Meier: Le marché des outils numériques, des instruments et des services de conseil est vaste et complexe. Il est vivement recommandé de procéder à une analyse approfondie. Pour de nombreuses PME, il est important d'adopter une approche compatible au niveau international. En effet, sans cela, il faudrait multiplier les efforts. Il est tout à fait possible que d'autres pays ou entreprises exigent d'autres méthodes d'enquête et d'autres normes. En générale, il s’agit de faire une analyse de matérialité: quel est l'impact de mon entreprise sur l'environnement et le climat, et à quels risques est-elle exposée? Cela inclut les risques climatiques physiques comme les événements météorologiques extrêmes. Les inondations qui ont frappé le Valais en 2024 ont par exemple causé des dommages substantiels à des industriels comme le géant de l’aluminium Novelis.

Comment accompagnez-vous la chaîne de valeur dans cette transition?

Meier: L'un des plus grands défis actuels réside dans la collecte de données. Il manque souvent des normes uniformes, ce qui génère un surcroît de travail considérable. Par exemple, pour les fournisseurs d'entreprises comme Migros, Coop, Valora, Lidl ou Aldi, la question est de savoir s'ils peuvent préparer leurs données de durabilité une seule fois de manière standardisée, ou s'ils doivent répondre à des exigences différentes pour chaque client. Go for Impact met son expérience au service du développement de solutions concrètes et uniformes.

Comment aidez-vous les entreprises à éviter le greenwashing?

Meier: Le principe de "Bien faire et en parler" reste valable, mais il faut procéder avec mesure. L'essentiel est de communiquer avec honnêteté, transparence et proportionnalité. Une entreprise ne devient pas durable seulement parce qu'elle renonce aux sachets en plastique. Lorsque, sur la base de petites mesures isolées et peu efficaces, l'entreprise entière se présente comme "verte", il s’agit de greenwashing. Il arrive d’ailleurs que les entreprises fautent par manque d’information et de savoir-faire sur ces enjeux. Il est donc crucial de clarifier d'abord où l'on se situe réellement avant de communiquer. Go for Impact a développé un outil de travail pratique pour les PME, qui aide à réduire ces risques. Il contient un guide théorique, un webinaire (en allemand) et une auto-évaluation à disposition des employeurs.

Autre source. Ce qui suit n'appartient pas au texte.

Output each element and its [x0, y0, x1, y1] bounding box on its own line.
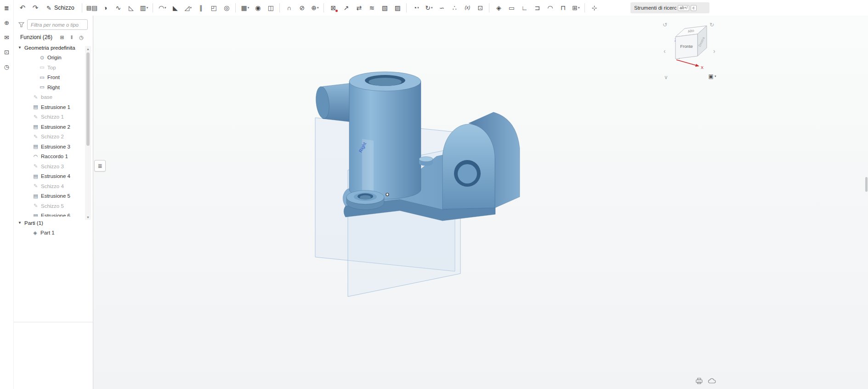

*La CSRD s’applique aux entreprises qui remplissent au moins deux des trois critères suivants: un bilan de plus de 25 millions d’euros, un chiffre d’affaires de plus de 50 millions d’euros et/ou un effectif de plus de 250 personnes.


Biographie

Felix Meier, directeur de l'association Go for Impact

Diplômé d’un master en biochimie de l’Université de Zurich et d’une Executive MBA de la Haute école de sciences appliquées de Zurich (ZHAW), Felix Meier a dirigé la section ''Consommation et économie'' du WWF Suisse pendant 18 ans. En 2013, il devient directeur de la fondation Pusch, active dans l’information et la sensibilisation des plus jeunes aux questions environnementales. Il fonde l’association Go for Impact en 2018, dont il est le directeur. En parallèle, il siège aux conseils d’administration de Circular Economy Switzerland et de Biodiversität Jetzt!.